From: Iljitsch van Beijnum <iljitsch@muada.com>
In-Reply-To: <02cd01caa90e$dde921c0$c4f0200a@cisco.com>
Date: Tue, 09 Feb 2010 00:02:25 +0100
Content-Transfer-Encoding: quoted-printable
Message-Id: <B50C7F0A-19DB-4C63-9F72-867B5C2D4841@muada.com>
References: <4B6F08CC.2070900@wand.net.nz> <063A973F-EBC3-4CD0-B5B6-B0FB42A8593D@muada.com><00f201caa8da$b78e3e90$c4f0200a@cisco.com> <4B704153.2020007@it.uc3m.es> <015801caa8e6$9b72fff0$c4f0200a@cisco.com> <75A95C0D-E2CC-4FD6-B11A-5C772FCD0F5C@muada.com> <02cd01caa90e$dde921c0$c4f0200a@cisco.com>
To: Dan Wing <dwing@cisco.com>
X-Mailer: Apple Mail (2.1077)
Cc: behave@ietf.org
Subject: Re: [BEHAVE] Fwd: IPv6 hosts sending <1280 byte packets
X-BeenThere: behave@ietf.org
X-Mailman-Version: 2.1.9
Precedence: list
List-Id: mailing list of BEHAVE IETF WG <behave.ietf.org>
List-Unsubscribe: <https://www.ietf.org/mailman/listinfo/behave>, <mailto:behave-request@ietf.org?subject=unsubscribe>
List-Archive: <http://www.ietf.org/mail-archive/web/behave>
List-Post: <mailto:behave@ietf.org>
List-Help: <mailto:behave-request@ietf.org?subject=help>
List-Subscribe: <https://www.ietf.org/mailman/listinfo/behave>, <mailto:behave-request@ietf.org?subject=subscribe>
X-List-Received-Date: Mon, 08 Feb 2010 23:01:33 -0000

On 8 feb 2010, at 23:34, Dan Wing wrote:

>> So essentially this means doing more work (keeping PMTUD 
>> state for the IPv4 path) in order to do even more work later 
>> (fragment). Not sure how that makes sense...

> Yes, it means the translator is doing the effort of fragmenting
> rather than the router immediately in front of the small-MTU
> link.  However, by doing it this way, we can maintain end-to-end
> PMTUD for those IPv6 hosts that receive ICMPv6 PTB and send
> packets with the fragmentation header.

No, the two issues are orthogonal.

At some point, an IPv6 host sends a packet that is larger than the IPv4 PMTU. A router sends back a too big message. Issue A is how to handle this too big message. Issue B is what happens to packets that the IPv6 host subsequently sends.

I think there is agreement that A should be handled by simply translating the IPv4 too big too IPv6 and adjusting it as per the header size differences, but otherwise let it through transparently. (I once argued for rewriting it to 1280, though.)

Nothing has changed here.

But now for part B. A stateless translator can't monitor the IPv4 PMTU. Not because it's stateful (we're talking per destination state, not per session state, it would be doable to track this) but because there may be more than one translator so any given translator may not see all packets.
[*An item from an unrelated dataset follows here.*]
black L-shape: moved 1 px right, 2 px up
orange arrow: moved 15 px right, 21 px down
So for stateless translation when the translator has a < 1280 packet with no fragment header we don't know whether this is because PMTUD was succesful and the packet size fits in the PMTU, or the IPv6 host ignored the < 1280 too big message and is omitting the fragment header in violation of the relevant RFCs. In order to be compatible with the latter the only thing we can do is set DF to 0.
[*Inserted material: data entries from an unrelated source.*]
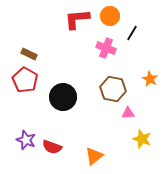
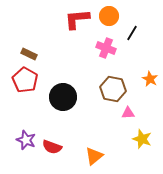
orange circle: moved 1 px left
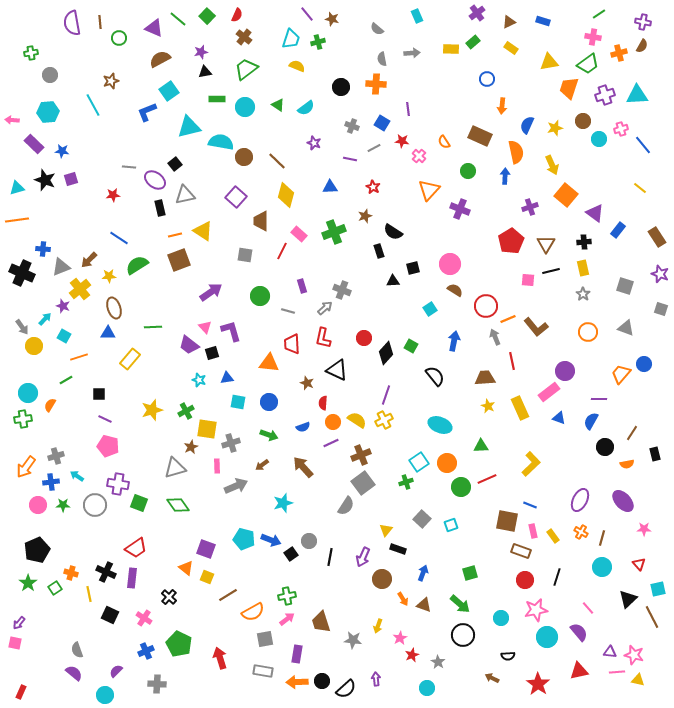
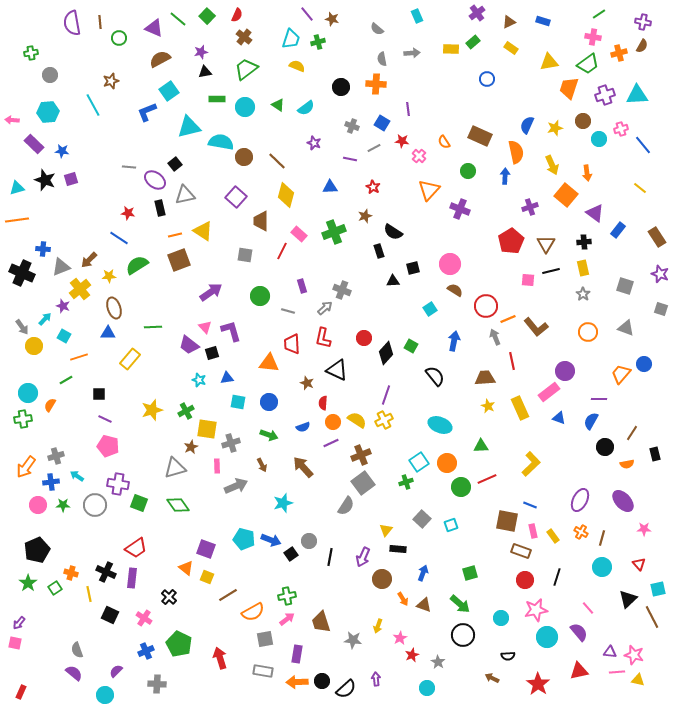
orange arrow at (502, 106): moved 85 px right, 67 px down; rotated 14 degrees counterclockwise
red star at (113, 195): moved 15 px right, 18 px down; rotated 16 degrees clockwise
brown arrow at (262, 465): rotated 80 degrees counterclockwise
black rectangle at (398, 549): rotated 14 degrees counterclockwise
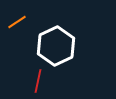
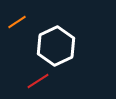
red line: rotated 45 degrees clockwise
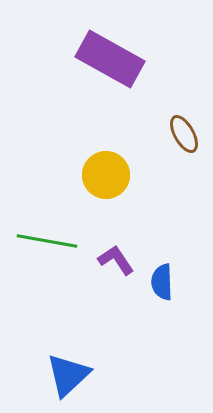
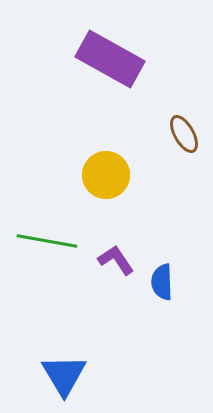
blue triangle: moved 4 px left; rotated 18 degrees counterclockwise
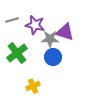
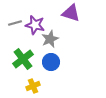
gray line: moved 3 px right, 3 px down
purple triangle: moved 6 px right, 19 px up
gray star: rotated 24 degrees counterclockwise
green cross: moved 6 px right, 6 px down
blue circle: moved 2 px left, 5 px down
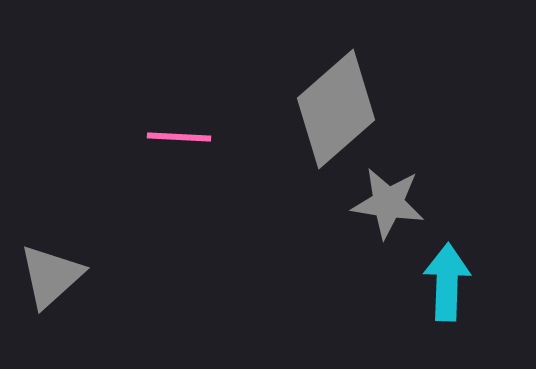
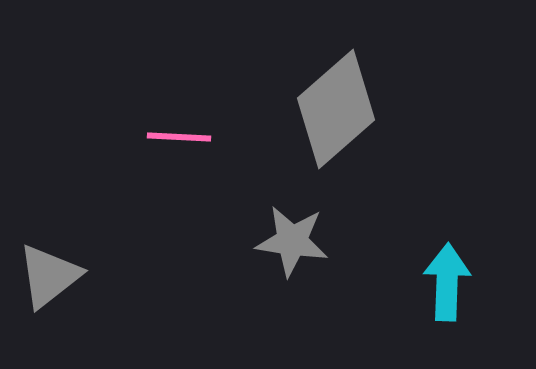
gray star: moved 96 px left, 38 px down
gray triangle: moved 2 px left; rotated 4 degrees clockwise
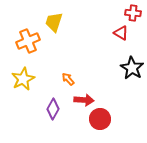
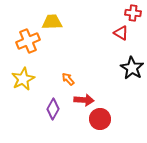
yellow trapezoid: moved 2 px left; rotated 70 degrees clockwise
(I just realize that we don't know what happens when for instance the PMTU is 1000 and the IPv6 host wants to send a 1100-byte packet: does it include a fragment header or not?)

Note that for part B, if there _is_ a fragment header, that will also trigger the translator to set DF to 0. So in the case where the IPv6 hosts are well behaved there is no change to either parts A or B.
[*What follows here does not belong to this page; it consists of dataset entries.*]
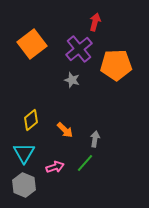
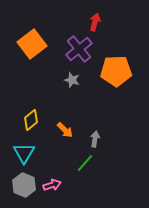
orange pentagon: moved 6 px down
pink arrow: moved 3 px left, 18 px down
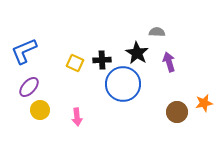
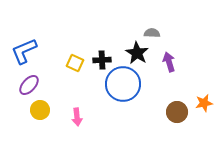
gray semicircle: moved 5 px left, 1 px down
purple ellipse: moved 2 px up
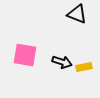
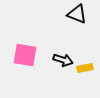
black arrow: moved 1 px right, 2 px up
yellow rectangle: moved 1 px right, 1 px down
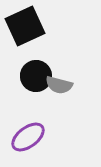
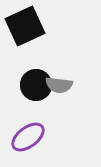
black circle: moved 9 px down
gray semicircle: rotated 8 degrees counterclockwise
In the stateful case we know all packets flow through the same translator so we get to track the IPv4 PMTU so when there is an IPv6 packet that needs to be translated we know whether it's bigger or smaller than the PMTU so we can send packets that are bigger with DF=1 and packets that are smaller with DF=0 and if we are to, also immediately fragment them. However, there is no advantage to doing this extra work because even if we get to set DF=1 on some packets that are smaller than the PMTU that only lets us discover a reduction in the PMTU, but that discovery doesn't buy us anything because the IPv6 host isn't going to reduce its packet size. Fragmenting at the translator also doesn't buy the translator anything and it may even get the packet blocked or create more work if there's a firewall with a > 1280 MTU before the path hits the < 1280 MTU which would need to reassemble the packet to observe the port numbers. And it could be an attack vector: attackers could send too bigs with tiny MTUs to make the translator work harder.

> Certainly there was some
> perceived value in the IPv6 knowing its packets are being
> fragmented.

I don't think so. Even if the application somehow learns this information, what is it supposed to do then?

> I agree that nearly 100% of PMTUD on IPv4 is with TCP.

> But there isn't anything prohibiting PMTUD for UDP.

With sufficient thrust pigs fly just fine...

Generally, it's not easy for UDP applications to limit their packet sizes. So the protocol would have to support changing the packet size on the fly and then the application would have to react to too big messages. Not impossible, but I've never seen it happen. But if BitTorrent goes to UDP it's likely they'll put this in in some way.

> I tend to think, though, we don't want to figure this out
> for stateful translators at this point in time.  If it is
> found useful/necessary, it can be specified later.

Right.